Common Sorting and Searching Algorithms
Posted on May 2, 2024 in Computers
LINEAR SEARCH
Algorithm
- Start
- Set count as zero, flag as zero, and position as zero
- Read the limit
- Read the elements
- Loop through the elements (i < n)
- Read the elements
- End of loop
- Print the elements
- Print “Enter the key element”
- Read the key element
- Loop through the elements (i < n)
- If (a[i] == key)
- Set flag = 1
- Set position = i + 1
- Increment count
- Print “Key found at position”
- If (flag == 1)
- Print “Key found, number of times”
- Else
- Print “Element not found”
- Stop
BINARY SEARCH
Algorithm
- Start
- Read the array size
- Read the array elements
- Loop (i < n)
- Read the array elements
- Loop ends
- Loop (i < n)
- Loop (j < n-1)
- If (a[i] > a[j+1])
- Set temp as a[i]
- Set a[i] as a[j+1]
- Set a[j+1] as temp
- Loop ends
- Loop ends
- Print sorted array
- Set begin as zero
- Set end as n
- Print “Enter the key”
- Read key
- Loop (begin < end)
- Set mid as (begin+end)/2
- If (a[mid]==key)
- Print “Element key found at position mid”
- If (key > a[mid])
- Set begin as mid + 1
- Else
- Set end as mid – 1
- If (begin <= end)
- Print “Not found”
- Stop
STACK USING ARRAY
Algorithm
- Start
- Set top to -1
- Print size of stack
- If (push)
- If (top == size – 1)
- Print overflow
- Else
- Decrement top
- Read one element
- Set stack[top] to element
- If (pop)
- If (top == -1)
- Print underflow
- Else
- Set item to stack[top]
- Set top to top – 1
- If (display)
- Set i as top
- Loop (i >= 0)
- Print stack[i]
- Decrement i
- End loop
- Stop
QUEUE USING ARRAY
Algorithm
- Start
- Set front and rear to -1
- Read size of queue
- If (insertion)
- If (rear == size – 1)
- Print overflow
- Else
- Print enter the element
- Read the element
- If (front == -1 & rear == -1)
- Set front = 0
- Increment rear
- Read element to queue[rear]
- If (deletion)
- If (front == -1)
- Print underflow
- Else
- Print deleted element is queue[front]
- If (front == rear)
- Set front and rear as -1
- Else
- Increment front
- If (display)
- If (front & rear are -1)
- Print underflow
- Else
- Set i as zero
- Loop while (i < rear)
- Print queue[i]
- Increment i
- End loop
- End
INSERTION SORT
Algorithm
- Start
- Read the array size
- Read the elements
- Loop (i < n)
- Read array elements
- Loop ends
- Set i to 1
- Loop (i < n)
- Set temp as a[i]
- Set j as i – 1
- Loop (a[i] > temp & j >= 0)
- Set a[j + 1] = a[j]
- Decrement j
- End loop
- Set a[j + 1] as temp
- End loop
- Loop (i < n)
- Print the sorted array
- Loop ends
- Stop
SELECTION SORT
Algorithm
- Start
- Read the size of the array
- Read the elements
- Set i to 0
- Loop(i<n)
- Read elements
- Increment i
- Loop ends
- Loop (i<n)
- Set j=i+1
- Loop (j<n)
- If(a[j]>a[i])
- Set temp=a[i]
- Set a[i]=a[j]
- Set a[j]=temp
- Loop ends
- Loop ends
- Loop (i<n)
- Print the sorted array
- Loop ends
- Stop
Quick Sort
Algorithm
- Start
- Define the quicksort function: quicksort(arr, low, high)
- If (low < high)
- Call partition function to get the pivot index: pivot_index = partition(arr, low, high)

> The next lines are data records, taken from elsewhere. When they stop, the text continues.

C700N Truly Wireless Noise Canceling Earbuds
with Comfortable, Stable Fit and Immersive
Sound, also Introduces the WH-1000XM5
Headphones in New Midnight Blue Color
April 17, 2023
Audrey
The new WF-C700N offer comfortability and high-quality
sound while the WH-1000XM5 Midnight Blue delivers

- Recursively call quicksort on the left sub-array: quicksort(arr, low, pivot_index – 1)
- Recursively call quicksort on the right sub- array: quicksort(arr, pivot_index + 1, high)
- Define the partition function: partition(arr, low, high)

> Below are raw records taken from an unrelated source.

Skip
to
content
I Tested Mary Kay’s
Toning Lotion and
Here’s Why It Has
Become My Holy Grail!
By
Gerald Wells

- Choose a pivot element, for example, the last element: pivot = arr[high]
- Initialize i as low – 1
- Loop from j = low to j < high
- If arr[j] is less than or equal to pivot
- Increment i and swap arr[i] with arr[j]

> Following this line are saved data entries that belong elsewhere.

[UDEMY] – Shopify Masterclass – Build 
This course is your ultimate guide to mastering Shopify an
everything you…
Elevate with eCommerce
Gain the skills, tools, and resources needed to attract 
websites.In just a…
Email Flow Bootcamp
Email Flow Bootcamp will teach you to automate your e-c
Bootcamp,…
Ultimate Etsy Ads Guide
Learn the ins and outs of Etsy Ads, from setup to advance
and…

- Swap arr[i + 1] with arr[high] (or the pivot)
- Return i + 1 as the pivot index
- End
BUBBLE SORT
Algorithm
- Start
- Read the size of the array
- Read the elements
- Loop (i < n)
- Read the elements
- Loop ends
- Loop (i < n)
- Loop (j < n-1)
- If (a[i] > a[j+1])
- Set temp as a[i]
- Set a[j] as a[j+1]
- Set a[j+1] as temp
- If ends
- Loop ends
- Loop ends
- Print sorted array
- Loop (i < n)
- Print array
- Loop ends
- Stop